North Cyprus Property Victims –¬†Kulaksiz 5 Fiasco

“Justice delayed is justice denied” is a legal maxim meaning that if legal redress is available for a party that has suffered some injury, but is not forthcoming in a timely fashion, it is effectively the same as having no redress at all. This principle is the basis for the right to a speedy trial and similar rights which are meant to expedite the legal system, because it is unfair for the injured party to have to sustain the injury with little hope for resolution. The phrase has become a rallying cry for legal reformers who view courts or governments as acting too slowly in resolving legal issues either because the existing system is too complex or overburdened, or because the issue or party in question lacks political favour”.

I think it would be fair to say that there is not even one property victim in north or south Cyprus who is NOT being denied justice. The whole saga is a long process and anyone who believes that this is not deliberate is living in ‘cloud cuckoo land’.

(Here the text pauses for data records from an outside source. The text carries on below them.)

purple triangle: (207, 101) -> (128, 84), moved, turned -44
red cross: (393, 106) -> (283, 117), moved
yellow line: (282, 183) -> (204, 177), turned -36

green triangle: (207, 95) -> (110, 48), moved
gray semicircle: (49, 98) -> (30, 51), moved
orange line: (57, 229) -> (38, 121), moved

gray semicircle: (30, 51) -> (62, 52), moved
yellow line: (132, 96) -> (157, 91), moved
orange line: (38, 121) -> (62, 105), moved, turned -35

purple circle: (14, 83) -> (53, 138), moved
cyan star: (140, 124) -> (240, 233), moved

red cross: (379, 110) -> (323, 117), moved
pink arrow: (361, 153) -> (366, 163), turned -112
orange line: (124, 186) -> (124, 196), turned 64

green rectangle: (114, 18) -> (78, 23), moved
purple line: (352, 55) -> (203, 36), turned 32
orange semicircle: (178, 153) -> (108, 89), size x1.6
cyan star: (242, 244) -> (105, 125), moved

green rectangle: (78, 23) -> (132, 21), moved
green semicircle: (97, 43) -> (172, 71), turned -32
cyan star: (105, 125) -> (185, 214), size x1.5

Now because the Girne court administration ‘cocked’ up yet again, the most infamous set of victims, the K5, are being asked to pay for this mistake. Yes, the most popular Advocate, the Bank’s advocate will be looking for costs for the Hearing to reinstate the K5 case whether the judge rules in their favour or not. Make no mistake, it is not a foregone conclusion and if it goes against the K5, it is likely another long wait for a High Court Appeal date will follow. There is still an Appeal date being awaited because the same Judge ruled against the K5 being allowed an amendment to be added to their main case. Why, you might ask would a Judge cancel such a high profile legal case because of court administration error?

This is happening to the K5 simply because the weakness in the existing laws ‘appear’ to allow the former owners of property to take a mortgage on property they have sold. Yes, anywhere else it would be a joke, but in Cyprus, it is not and no one is laughing. Tell me, where else in the world would a mortgage be given to people who have sold the security they offer to the lending source?

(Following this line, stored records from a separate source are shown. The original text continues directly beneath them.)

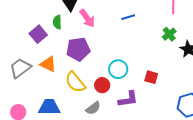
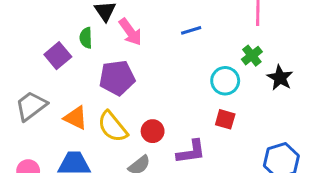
orange triangle: (48, 64) -> (76, 118), moved
cyan circle: (118, 69) -> (225, 81), moved

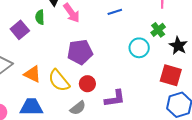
purple pentagon: (117, 78) -> (80, 52), moved
red square: (225, 119) -> (171, 75), moved, size x1.5

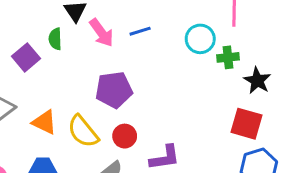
blue line: (115, 12) -> (140, 31), moved
green cross: (158, 30) -> (228, 57), turned 32
cyan circle: (139, 48) -> (200, 39), moved

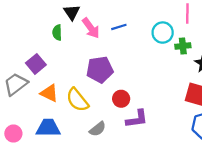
purple square: (26, 57) -> (36, 64), moved
red circle: (125, 136) -> (121, 99), moved

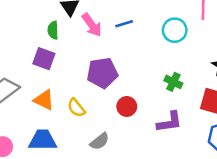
green cross: (183, 46) -> (173, 82), moved, turned 32
purple square: (36, 64) -> (44, 59), moved, turned -30
yellow semicircle: (77, 100) -> (76, 108), size x0.7
purple L-shape: (137, 119) -> (169, 122), moved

This is not just a K5 problem. It is a problem for so many purchasers who bought in good faith and were betrayed by the vendor and the lending sources.

Add the memorandum fiasco to the numbers involved and you go into the thousands. There seems to be no light at the end of the tunnel and those involved, waiting to the outcome of the first case (K5), had better look to spending a lot more time and a lot more money on gaining what is rightfully theirs. There are no guarantees of success.